How much do robo-advisors charge?

By David Tuckwell on Friday 7 July 2017

Savings and Investment

Robo-advisors always claim they're cheap. But just how cheap are they?

How much 'robo-advisors' charge depends on definition and portfolio size. 

Robo-advisors pride themselves as liberators “democratising finance”. As foils to greedy “men in cufflinks” and the “paid friends” of traditional wealth advice.

But just how cheap and democratising are robo-advisors?

Well, it turns out, that depends heavily on what is meant by “robo-advice” and who you think the competition is.

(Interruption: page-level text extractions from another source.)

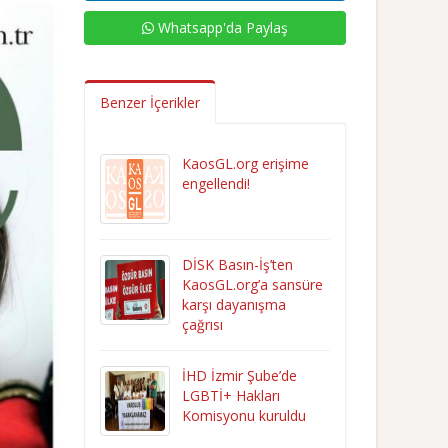
Whatsapp'da Paylaş
Benzer İçerikler
KaosGL.org erişime
engellendi!
DİSK Basın-İş’ten
KaosGL.org’a sansüre
karşı dayanışma
çağrısı
İHD İzmir Şube’de
LGBTİ+ Hakları
Komisyonu kuruldu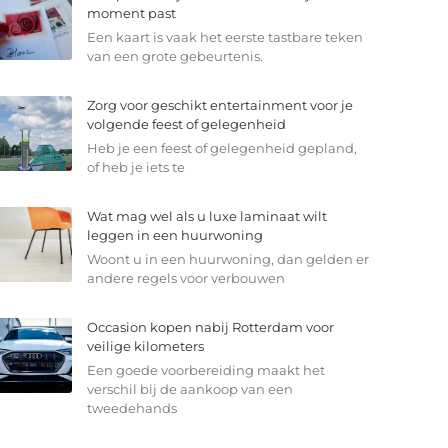
moment past
Een kaart is vaak het eerste tastbare teken
van een grote gebeurtenis.
Zorg voor geschikt entertainment voor je
volgende feest of gelegenheid
Heb je een feest of gelegenheid gepland,
of heb je iets te
Wat mag wel als u luxe laminaat wilt
leggen in een huurwoning
Woont u in een huurwoning, dan gelden er
andere regels voor verbouwen
Occasion kopen nabij Rotterdam voor
veilige kilometers
Een goede voorbereiding maakt het
verschil bij de aankoop van een
tweedehands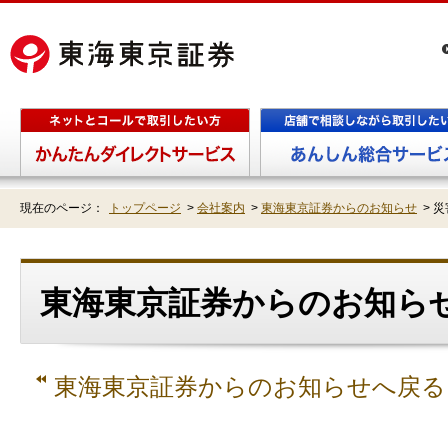
現在のページ：
トップページ
>
会社案内
>
東海東京証券からのお知らせ
>
災
東海東京証券からのお知らせ
東海東京証券からのお知らせへ戻る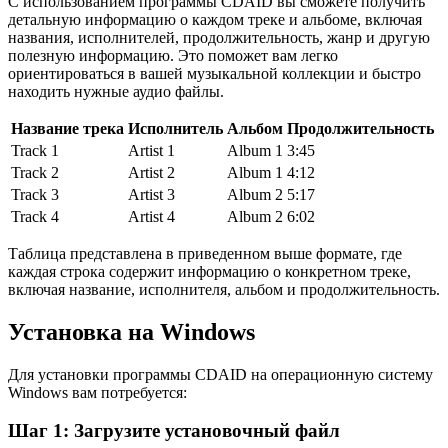
С использованием программы CDAID вы сможете получить
детальную информацию о каждом треке и альбоме, включая
названия, исполнителей, продолжительность, жанр и другую
полезную информацию. Это поможет вам легко
ориентироваться в вашей музыкальной коллекции и быстро
находить нужные аудио файлы.
Название трека
Исполнитель
Альбом
Продолжительность
Track 1
Artist 1
Album 1
3:45
Track 2
Artist 2
Album 1
4:12
Track 3
Artist 3
Album 2
5:17
Track 4
Artist 4
Album 2
6:02
Таблица представлена в приведенном выше формате, где
каждая строка содержит информацию о конкретном треке,
включая название, исполнителя, альбом и продолжительность.
Установка на Windows
Для установки программы CDAID на операционную систему
Windows вам потребуется:
Шаг 1: Загрузите установочный файл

According to research by Meb Faber, CIO of Cambria Investments, all robo-advisors are cheap, but some are significantly cheaper than others.

While what Mr Faber dubs “pure robo-advisors”, such as Betterment and Schwab, charge less than 30 basis points, other digital platforms often lumped in with robo-advice charge much more.

By Mr Faber’s calculations, “cybor advisors” – sometimes called hybrids, because they use both people and robots – charge double what pure robo-advisors do. And wealth advisor apps, such as Acorns Australia and StashAway, charge even more still - sometimes as much as 8 percent a year.

“Millennials love these investing apps but they must be terrible at math,” Mr Faber told Financial Planning. “These are great businesses but they are kind of predatory because the accounts are, on average, $100 to $200. A dollar-a-month fee is a lot for a $20 account.”

Acorns CEO George Lucas has rejected the robo-advice label in the past, saying “Acorns is not technically robo-advice. However, we offer a similar service”. StashAway is licensed to operate as a robo-advisor in Singapore and appears to have embraced the label.

Conflicting positions from similar platforms make analysing costs harder. But the question of cost is made more confusing still by exchange traded funds – also included in Mr Faber’s survey.

Robo-advisors rely on ETFs to operate, sometimes directing investors into portfolios consisting entirely of ETFs. But for many analysts, it is ETFs themselves – not traditional wealth advisors – who are robo-advisors’ top competition.

ETF’s can charge as little as 0.05 percent annually – significantly less than robo-advice. Which for many raises the question: why go to robo-advice when you can go straight to ETFs?